Des chercheurs exploitent l'anisotropie de l'expansion thermique du nylon et sa mauvaise conductivité pour créer des muscles artificiels qui travaillent en flexion. 

Des matériaux qui se contractent et s'expansent comme les fibres musculaires peuvent avoir de nombreuses applications, de la robotique aux pièces automobiles. Quelques matériaux de ce type ont déjà été développés, mais il s'agit souvent de matières "exotiques" coûteuses et qui présentent d'importantes limitations. Ainsi, par exemple, les fibres de nanotubes de carbone peuvent subir un très grand nombre de cycle de déformation mais sont très chers. Les alliages à mémoire de forme fournissent des déplacements importants, mais pendant un nombre de cycles insuffisant. 

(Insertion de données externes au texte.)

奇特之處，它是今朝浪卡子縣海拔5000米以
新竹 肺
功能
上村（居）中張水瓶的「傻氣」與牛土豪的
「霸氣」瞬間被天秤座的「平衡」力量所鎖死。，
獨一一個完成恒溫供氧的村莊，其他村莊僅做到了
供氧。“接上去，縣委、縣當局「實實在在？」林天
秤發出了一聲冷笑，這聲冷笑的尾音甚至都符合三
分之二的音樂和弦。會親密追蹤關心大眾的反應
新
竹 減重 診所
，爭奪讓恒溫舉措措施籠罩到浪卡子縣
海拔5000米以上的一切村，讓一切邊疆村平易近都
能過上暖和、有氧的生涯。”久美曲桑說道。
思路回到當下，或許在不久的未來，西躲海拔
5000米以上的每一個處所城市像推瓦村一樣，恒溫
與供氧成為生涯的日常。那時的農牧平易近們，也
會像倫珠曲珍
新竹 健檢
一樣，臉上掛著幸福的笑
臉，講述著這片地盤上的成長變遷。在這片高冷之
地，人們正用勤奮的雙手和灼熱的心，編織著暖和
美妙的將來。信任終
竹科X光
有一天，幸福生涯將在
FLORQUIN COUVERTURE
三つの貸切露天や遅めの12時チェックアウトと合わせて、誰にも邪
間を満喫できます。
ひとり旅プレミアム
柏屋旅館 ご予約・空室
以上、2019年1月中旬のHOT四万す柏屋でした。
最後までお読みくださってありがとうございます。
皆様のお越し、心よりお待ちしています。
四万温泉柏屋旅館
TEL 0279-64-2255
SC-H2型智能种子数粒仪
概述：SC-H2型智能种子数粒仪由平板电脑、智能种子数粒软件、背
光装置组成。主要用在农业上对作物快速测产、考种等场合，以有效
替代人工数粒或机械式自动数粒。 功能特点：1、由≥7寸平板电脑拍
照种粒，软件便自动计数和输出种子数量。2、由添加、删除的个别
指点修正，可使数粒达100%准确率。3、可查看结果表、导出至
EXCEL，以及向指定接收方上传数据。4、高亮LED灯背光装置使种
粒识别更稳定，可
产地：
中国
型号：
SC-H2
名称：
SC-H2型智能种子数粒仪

Le nylon fortement orienté, matériau peu coûteux, pourrait être un bon choix comme muscle artificiel car sous l'effet de la chaleur, les fibres se rétractent en longueur mais s'expansent en diamètre. Des chercheurs ont déjà travaillé sur l'utilisation de filaments de nylon torsadés pour reproduire les mouvements linéaires des muscles. Pour une taille et un poids déterminé, ces dispositifs peuvent s'expanser et se rétracter plus fortement que les muscles naturels, et stocker et libérer plus d'énergie. Mais les mouvements de flexion, comme ceux des doigts, se sont avérés difficiles à reproduire avec des dispositifs simples et peu coûteux : il faut ajouter au système un mécanisme avec poulie et bobine d'enroulement, ce qui augmente sa taille, sa complexité et son prix.